#### PROVIDED RECORDS ####

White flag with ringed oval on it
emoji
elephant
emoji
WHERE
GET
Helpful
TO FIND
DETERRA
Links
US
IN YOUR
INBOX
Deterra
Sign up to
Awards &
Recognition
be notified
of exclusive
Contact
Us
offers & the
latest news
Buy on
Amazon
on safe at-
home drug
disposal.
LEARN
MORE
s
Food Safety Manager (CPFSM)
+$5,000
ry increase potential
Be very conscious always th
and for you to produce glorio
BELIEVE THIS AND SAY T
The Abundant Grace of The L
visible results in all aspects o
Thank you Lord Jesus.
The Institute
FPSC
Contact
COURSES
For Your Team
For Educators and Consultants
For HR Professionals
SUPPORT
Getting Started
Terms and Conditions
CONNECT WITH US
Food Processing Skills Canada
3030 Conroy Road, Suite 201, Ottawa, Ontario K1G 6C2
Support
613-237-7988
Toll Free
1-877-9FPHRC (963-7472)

####
#### PROVIDED RECORDS ####

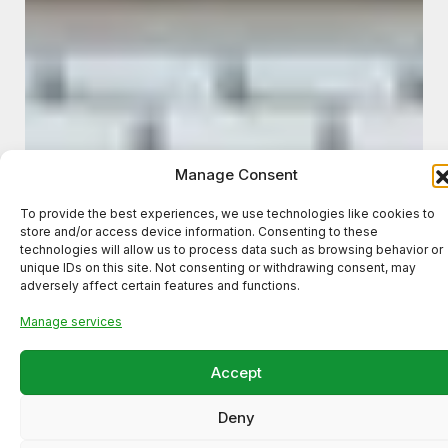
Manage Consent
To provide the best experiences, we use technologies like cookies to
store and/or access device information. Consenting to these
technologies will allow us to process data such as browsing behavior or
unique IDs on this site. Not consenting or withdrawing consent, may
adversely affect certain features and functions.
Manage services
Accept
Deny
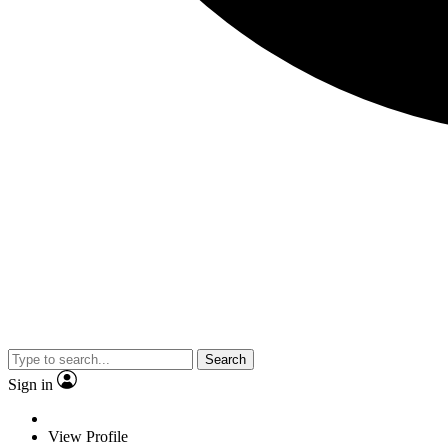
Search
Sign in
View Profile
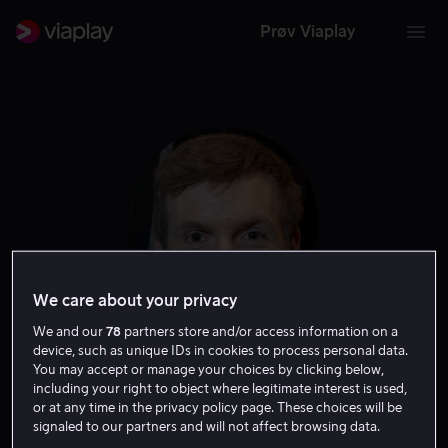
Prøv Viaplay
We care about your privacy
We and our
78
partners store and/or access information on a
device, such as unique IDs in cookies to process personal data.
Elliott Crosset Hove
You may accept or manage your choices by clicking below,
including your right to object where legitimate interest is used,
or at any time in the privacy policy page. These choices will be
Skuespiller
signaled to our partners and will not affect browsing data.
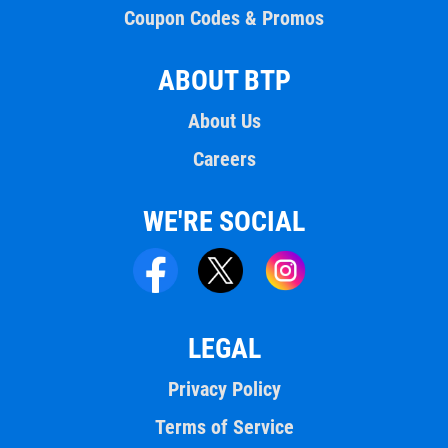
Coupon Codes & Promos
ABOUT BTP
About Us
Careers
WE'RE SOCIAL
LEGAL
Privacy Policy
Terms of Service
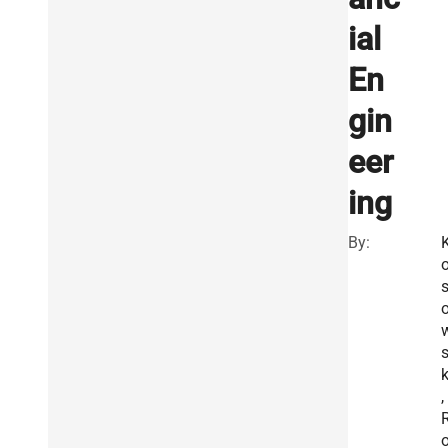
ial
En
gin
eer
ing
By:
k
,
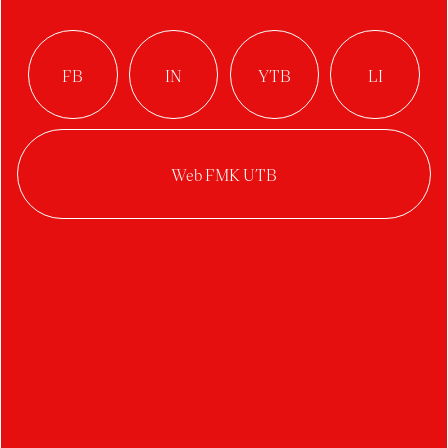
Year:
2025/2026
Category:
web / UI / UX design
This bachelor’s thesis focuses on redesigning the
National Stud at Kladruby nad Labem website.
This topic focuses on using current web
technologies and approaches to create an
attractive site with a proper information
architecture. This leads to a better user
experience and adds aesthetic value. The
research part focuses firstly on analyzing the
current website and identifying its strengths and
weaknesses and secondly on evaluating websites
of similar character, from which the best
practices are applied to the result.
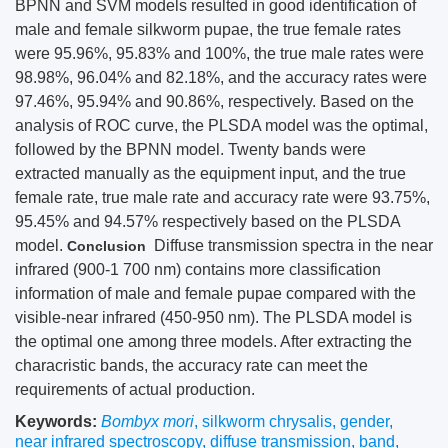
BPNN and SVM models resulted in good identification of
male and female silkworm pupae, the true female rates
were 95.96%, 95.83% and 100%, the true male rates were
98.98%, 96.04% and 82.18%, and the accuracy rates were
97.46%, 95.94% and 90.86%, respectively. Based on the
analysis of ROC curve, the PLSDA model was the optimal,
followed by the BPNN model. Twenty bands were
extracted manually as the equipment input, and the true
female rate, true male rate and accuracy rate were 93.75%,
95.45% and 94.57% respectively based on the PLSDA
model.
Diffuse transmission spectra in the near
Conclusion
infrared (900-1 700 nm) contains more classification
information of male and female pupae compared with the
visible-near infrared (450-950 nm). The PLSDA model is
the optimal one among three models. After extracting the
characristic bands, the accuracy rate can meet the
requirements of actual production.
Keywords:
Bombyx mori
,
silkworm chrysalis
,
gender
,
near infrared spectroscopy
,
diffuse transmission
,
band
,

####

:: TASK BRIEF ::
I need every line of the data that has the word "unique"; please list them.

:: ANSWER TO THIS EXERCISE ::
unique IDs on this site. Not consenting or withdrawing consent, may
device, such as unique IDs in cookies to process personal data.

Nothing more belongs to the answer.